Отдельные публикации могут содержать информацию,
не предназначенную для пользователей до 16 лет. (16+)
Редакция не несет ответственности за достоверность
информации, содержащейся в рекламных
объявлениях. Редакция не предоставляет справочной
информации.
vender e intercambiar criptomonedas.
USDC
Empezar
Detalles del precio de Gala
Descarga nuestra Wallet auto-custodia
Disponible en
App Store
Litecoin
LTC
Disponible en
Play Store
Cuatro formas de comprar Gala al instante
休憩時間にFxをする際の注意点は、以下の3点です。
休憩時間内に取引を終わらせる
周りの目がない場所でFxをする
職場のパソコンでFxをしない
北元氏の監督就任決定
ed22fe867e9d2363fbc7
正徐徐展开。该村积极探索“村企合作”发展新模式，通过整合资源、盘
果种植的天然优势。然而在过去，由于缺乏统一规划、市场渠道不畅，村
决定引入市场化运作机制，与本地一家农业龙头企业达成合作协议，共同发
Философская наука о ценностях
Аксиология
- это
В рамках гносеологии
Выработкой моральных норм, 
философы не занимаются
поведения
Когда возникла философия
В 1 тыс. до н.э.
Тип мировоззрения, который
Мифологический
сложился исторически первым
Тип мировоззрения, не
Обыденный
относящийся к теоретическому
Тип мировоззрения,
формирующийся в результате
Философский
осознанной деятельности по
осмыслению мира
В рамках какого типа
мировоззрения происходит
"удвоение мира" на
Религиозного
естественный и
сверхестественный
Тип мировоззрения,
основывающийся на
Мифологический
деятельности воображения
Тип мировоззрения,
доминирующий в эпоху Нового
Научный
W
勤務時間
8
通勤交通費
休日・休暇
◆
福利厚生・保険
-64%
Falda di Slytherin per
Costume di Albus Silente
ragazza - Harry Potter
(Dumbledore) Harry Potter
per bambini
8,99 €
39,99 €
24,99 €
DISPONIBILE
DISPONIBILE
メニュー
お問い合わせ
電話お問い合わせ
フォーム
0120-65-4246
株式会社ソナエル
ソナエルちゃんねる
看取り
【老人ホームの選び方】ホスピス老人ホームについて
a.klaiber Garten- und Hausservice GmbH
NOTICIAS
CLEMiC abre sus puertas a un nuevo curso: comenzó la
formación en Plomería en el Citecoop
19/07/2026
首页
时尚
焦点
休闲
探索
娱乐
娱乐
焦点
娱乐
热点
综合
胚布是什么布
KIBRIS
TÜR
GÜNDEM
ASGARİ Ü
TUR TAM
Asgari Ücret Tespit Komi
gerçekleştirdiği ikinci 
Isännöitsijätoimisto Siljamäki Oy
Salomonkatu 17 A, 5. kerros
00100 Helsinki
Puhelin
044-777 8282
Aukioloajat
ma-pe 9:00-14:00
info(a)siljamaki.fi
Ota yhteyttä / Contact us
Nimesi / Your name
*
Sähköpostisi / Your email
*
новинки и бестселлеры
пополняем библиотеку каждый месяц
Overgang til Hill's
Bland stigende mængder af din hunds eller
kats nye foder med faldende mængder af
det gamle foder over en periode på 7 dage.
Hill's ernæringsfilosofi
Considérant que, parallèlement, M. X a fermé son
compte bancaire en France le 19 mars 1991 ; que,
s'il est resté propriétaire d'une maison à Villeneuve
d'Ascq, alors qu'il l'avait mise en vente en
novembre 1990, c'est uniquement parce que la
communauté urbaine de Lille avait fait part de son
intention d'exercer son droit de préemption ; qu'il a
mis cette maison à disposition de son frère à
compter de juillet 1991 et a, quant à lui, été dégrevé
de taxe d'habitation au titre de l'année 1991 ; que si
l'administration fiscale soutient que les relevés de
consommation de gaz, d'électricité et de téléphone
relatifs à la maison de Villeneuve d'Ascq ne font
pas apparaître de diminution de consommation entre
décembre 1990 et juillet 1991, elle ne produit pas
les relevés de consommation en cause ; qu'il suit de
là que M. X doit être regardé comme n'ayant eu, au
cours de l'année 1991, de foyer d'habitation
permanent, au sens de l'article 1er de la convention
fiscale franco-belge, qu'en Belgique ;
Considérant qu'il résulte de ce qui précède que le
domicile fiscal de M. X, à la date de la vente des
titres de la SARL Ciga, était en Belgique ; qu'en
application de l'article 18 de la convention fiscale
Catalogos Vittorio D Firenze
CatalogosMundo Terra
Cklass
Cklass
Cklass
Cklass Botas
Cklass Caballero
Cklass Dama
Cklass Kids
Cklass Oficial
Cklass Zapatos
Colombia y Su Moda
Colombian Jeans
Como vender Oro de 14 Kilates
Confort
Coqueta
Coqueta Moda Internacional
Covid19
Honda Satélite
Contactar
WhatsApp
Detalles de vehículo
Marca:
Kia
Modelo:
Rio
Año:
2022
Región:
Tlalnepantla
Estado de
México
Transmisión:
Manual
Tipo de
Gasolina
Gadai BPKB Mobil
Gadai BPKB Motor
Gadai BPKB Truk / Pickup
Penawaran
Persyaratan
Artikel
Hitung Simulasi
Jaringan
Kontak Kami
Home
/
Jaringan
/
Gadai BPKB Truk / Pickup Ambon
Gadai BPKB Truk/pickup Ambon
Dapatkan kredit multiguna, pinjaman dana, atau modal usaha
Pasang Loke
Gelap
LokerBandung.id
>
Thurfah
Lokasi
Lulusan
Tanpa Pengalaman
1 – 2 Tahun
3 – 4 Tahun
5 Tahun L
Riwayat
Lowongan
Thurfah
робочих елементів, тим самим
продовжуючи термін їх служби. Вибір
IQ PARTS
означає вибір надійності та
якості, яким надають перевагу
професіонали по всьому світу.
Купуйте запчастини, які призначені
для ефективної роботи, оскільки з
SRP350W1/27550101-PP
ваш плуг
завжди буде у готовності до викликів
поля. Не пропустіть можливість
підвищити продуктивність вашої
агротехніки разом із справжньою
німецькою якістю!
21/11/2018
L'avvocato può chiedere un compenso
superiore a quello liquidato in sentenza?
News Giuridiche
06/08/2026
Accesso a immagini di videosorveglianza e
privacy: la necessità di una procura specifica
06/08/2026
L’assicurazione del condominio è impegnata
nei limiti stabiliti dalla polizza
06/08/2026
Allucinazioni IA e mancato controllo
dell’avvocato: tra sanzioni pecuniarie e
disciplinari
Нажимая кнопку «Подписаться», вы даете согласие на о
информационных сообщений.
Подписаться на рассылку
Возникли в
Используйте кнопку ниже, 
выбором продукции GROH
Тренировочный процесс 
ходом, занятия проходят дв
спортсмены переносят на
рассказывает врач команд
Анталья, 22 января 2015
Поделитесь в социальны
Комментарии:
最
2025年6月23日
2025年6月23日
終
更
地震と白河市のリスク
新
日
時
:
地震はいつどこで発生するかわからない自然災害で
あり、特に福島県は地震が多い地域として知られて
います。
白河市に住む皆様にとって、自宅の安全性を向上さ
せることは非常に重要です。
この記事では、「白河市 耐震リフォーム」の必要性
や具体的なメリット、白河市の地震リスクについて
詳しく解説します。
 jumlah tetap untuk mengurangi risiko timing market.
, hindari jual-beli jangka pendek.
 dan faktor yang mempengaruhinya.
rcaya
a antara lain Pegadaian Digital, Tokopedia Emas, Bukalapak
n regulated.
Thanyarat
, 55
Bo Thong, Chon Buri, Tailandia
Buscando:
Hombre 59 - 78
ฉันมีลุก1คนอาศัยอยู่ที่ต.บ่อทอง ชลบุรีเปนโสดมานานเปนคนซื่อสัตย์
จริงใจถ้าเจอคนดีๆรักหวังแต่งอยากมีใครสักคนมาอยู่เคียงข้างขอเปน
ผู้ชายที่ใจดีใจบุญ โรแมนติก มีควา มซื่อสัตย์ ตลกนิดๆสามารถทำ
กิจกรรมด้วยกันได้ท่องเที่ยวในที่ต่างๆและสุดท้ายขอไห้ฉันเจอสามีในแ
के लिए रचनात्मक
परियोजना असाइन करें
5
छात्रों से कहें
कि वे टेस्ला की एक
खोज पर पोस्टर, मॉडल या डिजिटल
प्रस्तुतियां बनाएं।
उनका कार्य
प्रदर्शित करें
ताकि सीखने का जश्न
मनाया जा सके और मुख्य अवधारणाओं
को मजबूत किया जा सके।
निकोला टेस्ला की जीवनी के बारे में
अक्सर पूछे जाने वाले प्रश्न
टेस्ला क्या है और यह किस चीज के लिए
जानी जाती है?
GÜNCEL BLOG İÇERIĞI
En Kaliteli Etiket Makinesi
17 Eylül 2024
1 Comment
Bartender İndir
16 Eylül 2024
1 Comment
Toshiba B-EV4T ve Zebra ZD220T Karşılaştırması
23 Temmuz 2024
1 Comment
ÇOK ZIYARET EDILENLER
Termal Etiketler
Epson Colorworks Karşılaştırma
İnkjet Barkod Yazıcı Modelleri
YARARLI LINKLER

******

### Description of the task:
Search the material for the word "BPKB" and copy every matching line.

### Task response:
Gadai BPKB Mobil
Gadai BPKB Motor
Gadai BPKB Truk / Pickup
Gadai BPKB Truk / Pickup Ambon
Gadai BPKB Truk/pickup Ambon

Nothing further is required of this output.